__EXCERPTED DATA__
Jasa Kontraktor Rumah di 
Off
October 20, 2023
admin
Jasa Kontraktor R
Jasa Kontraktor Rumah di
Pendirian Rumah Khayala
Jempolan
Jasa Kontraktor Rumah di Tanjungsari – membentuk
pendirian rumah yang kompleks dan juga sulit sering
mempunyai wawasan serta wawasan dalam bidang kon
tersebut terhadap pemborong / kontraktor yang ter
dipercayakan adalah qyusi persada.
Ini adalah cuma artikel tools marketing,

--

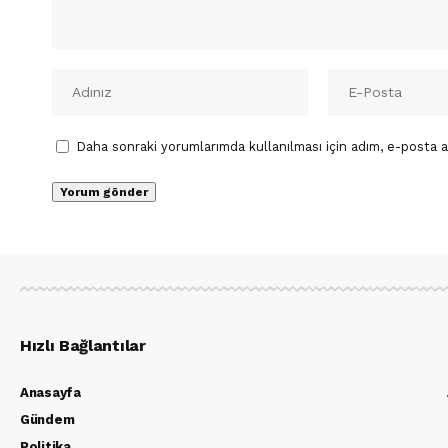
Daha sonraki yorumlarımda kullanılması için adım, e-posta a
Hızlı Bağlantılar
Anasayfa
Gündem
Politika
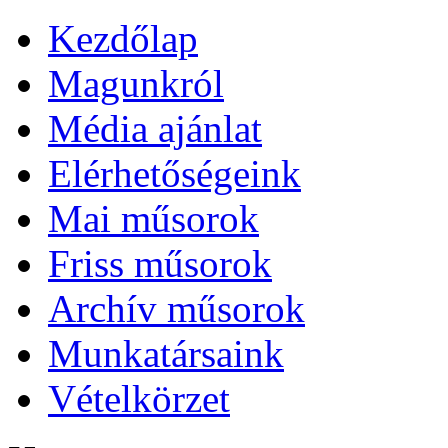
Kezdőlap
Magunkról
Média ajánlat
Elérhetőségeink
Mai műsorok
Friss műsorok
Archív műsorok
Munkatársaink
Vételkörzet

...

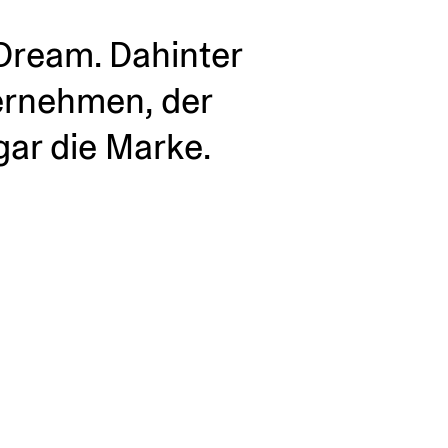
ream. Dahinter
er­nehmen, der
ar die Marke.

__WHAT TO WORK ON__
Pick each line holding the word "adalah" out of the listing.

__RESPONSE TO THIS TASK__
dipercayakan adalah qyusi persada.
Ini adalah cuma artikel tools marketing,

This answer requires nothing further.